### What the task asks
Give the lines again, unchanged, starting with the line containing "l o interlocutores institucionales." and ending with the last line of the data below.
[[ Records, beginning ]]
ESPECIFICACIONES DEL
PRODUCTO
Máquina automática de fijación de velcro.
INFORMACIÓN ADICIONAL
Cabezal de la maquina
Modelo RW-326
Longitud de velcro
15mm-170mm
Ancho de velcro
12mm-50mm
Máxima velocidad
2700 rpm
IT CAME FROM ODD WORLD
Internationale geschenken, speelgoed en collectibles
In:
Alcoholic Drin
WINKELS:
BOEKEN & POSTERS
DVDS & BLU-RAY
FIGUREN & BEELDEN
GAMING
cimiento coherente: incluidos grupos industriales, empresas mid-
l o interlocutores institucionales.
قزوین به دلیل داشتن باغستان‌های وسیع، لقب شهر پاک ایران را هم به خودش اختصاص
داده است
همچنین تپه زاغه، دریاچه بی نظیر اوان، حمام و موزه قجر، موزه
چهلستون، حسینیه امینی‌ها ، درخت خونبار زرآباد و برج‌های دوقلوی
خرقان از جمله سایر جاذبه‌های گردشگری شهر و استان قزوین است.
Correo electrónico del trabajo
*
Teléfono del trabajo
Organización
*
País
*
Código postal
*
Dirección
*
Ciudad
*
[[ Records, end ]]
### Solution to this task
l o interlocutores institucionales.
قزوین به دلیل داشتن باغستان‌های وسیع، لقب شهر پاک ایران را هم به خودش اختصاص
داده است
همچنین تپه زاغه، دریاچه بی نظیر اوان، حمام و موزه قجر، موزه
چهلستون، حسینیه امینی‌ها ، درخت خونبار زرآباد و برج‌های دوقلوی
خرقان از جمله سایر جاذبه‌های گردشگری شهر و استان قزوین است.
Correo electrónico del trabajo
*
Teléfono del trabajo
Organización
*
País
*
Código postal
*
Dirección
*
Ciudad
*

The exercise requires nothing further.